Recruiters spend a lot of time right now sorting through noise.
Hundreds of applications. AI-generated resumes. Candidates applying everywhere.
So when they finally find someone worth moving forward, that candidate is supposed to matter more. Not less.
But in practice, that’s where something breaks.
Because once the interview is scheduled, the focus often shifts away from the candidate.
And that’s a problem.
The disconnect nobody talks about
I spoke with an engineer, Eric Garcia, who recently interviewed for a Full Stack Developer role at a global professional services firm in one of their internal product engineering teams supporting tax and enterprise platforms.
On paper, the role was clear:
- Angular
- .NET Core / C#
- SQL Server
- APIs and troubleshooting
- Cross-functional collaboration
- AI integration
A real full stack engineering role. Real systems. Real production work.
Then came the technical assessment.
The assessment didn’t match the job
The test was delivered through Codility.
90 minutes. Two questions. Closed book. Proctored. No prep guidance.
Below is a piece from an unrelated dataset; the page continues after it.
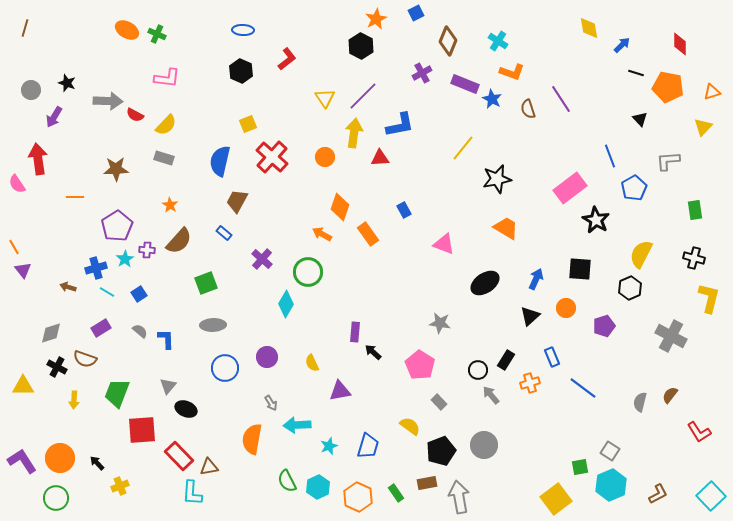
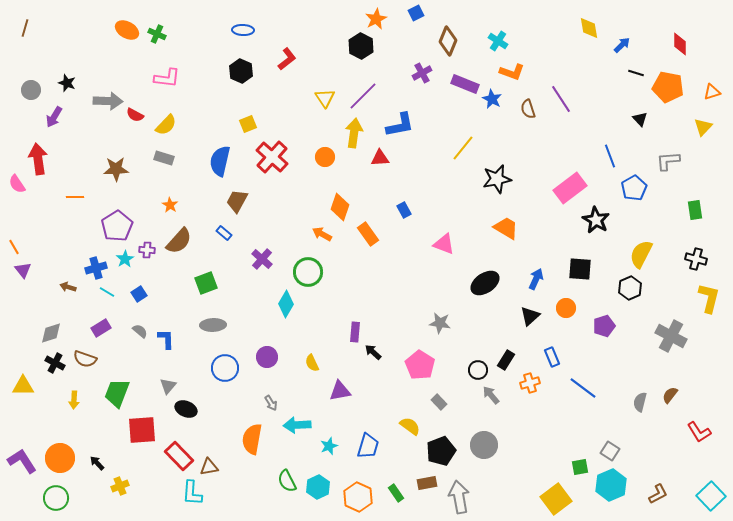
black cross at (694, 258): moved 2 px right, 1 px down
black cross at (57, 367): moved 2 px left, 4 px up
No context about what to expect.
Question 1: build a stack machine with strict edge cases and constraints.
Question 2: find the largest palindrome in a string with scaling complexity.
This is not Angular.
This is not .NET.
This is not SQL Server.
This is algorithmic pattern recall under time pressure.
Eric’s reaction was blunt:
“It puts your brain in a box. It’s you, your memory, and nothing else.”
Even if he had scored perfectly, it still wouldn’t have told anyone whether he could build or maintain the kind of systems described in the job.
So the real question becomes:
What exactly is being measured here?
And does it match the work?
The bigger issue isn’t the test
This isn’t just about whether coding assessments are good or bad.
It’s about alignment.
Because the role being hired for requires:
- Debugging real applications
- Working in Angular and .NET systems
- Designing APIs and databases
- Collaborating with teams
- Integrating modern tools, including AI
But the evaluation removes all of that context.
No frameworks. No systems. No collaboration. No real-world constraints.
Just isolated logic problems.
Then there’s the AI contradiction
There’s another layer that makes this even more outdated.
The role explicitly includes AI integration work.
But the assessment environment is closed book, with unclear rules around tools like Copilot or IntelliSense.
Eric turned Copilot off out of caution. Not because it was explicitly banned, but because “no cheating” was undefined.
So candidates are left guessing:
- Is Copilot allowed?
- Is IntelliSense allowed?
- Is documentation allowed?
- What counts as cheating in 2026?
These aren’t edge cases anymore. They are normal parts of how engineers work.
Yet most recruiting processes that provide these type of tech evals haven’t adapted to that reality.
The recruiter gap
Here’s the uncomfortable part.
Recruiters are not expected to be engineers.
But if you’re sending someone into a technical assessment, there are a few things you should be able to answer:
- What platform is being used?
- What kind of problems will show up?
- What does “closed book” actually mean?
- What tools are allowed?
- How does this relate to the actual job?
Because right now, candidates are often walking into assessments with zero context.
Not because recruiters are careless. But because the system doesn’t require recruiters to own that clarity.
And that’s where candidates lose.
What candidates should be asking
This also shifts responsibility to candidates.
Before walking into any technical evaluation, they should be asking:
- Is AI tooling allowed or disabled?
- Is this a speed test or a real-world problem-solving exercise?
- What are the main categories being assessed?
- What does success actually look like in the assessment: only care about correct working code, clear explanation of the approach etc?
- Is this reflective of the day-to-day work?
Most candidates don’t ask these questions because they assume the recruiter doesn’t know.
And often, they don’t. But they should. These aren’t complex questions for a recruiter to get clarity on. After all, the recruiter wants the candidate to prepare for the interview. How do you prepare when you don’t know what you’re walking into? As Eric put it, “It’s like being told to go prepare for the SATs” without being told what sections will be on the test.
The real takeaway
This isn’t about blaming recruiters.
It’s about a gap that has widened:
- Hiring teams define roles in real-world systems
- Assessment platforms test abstract logic (IKM, Leetcode, Hackerrank, codility’s of the world)
- Recruiters sit in the middle without enough context
- Candidates are left to bridge the gap themselves
So you get situations where:
A candidate is hired for AI-integrated full stack engineering work. But the evaluation process removes the very tools that now define how engineers actually work. That disconnect matters.
Because if you want better hiring outcomes, the solution isn’t just better assessments or better candidates.
It’s better alignment between:
- the job
- the evaluation
- and the preparation
At minimum, if you’re going to make someone take a technical assessment…The least you can do is help them understand what they’re walking into.
Otherwise, you’re not evaluating talent. You’re evaluating guesswork.
Appreciation to Eric Garcia for sharing his experience and helping unpack what these technical evaluations feel like on the candidate side.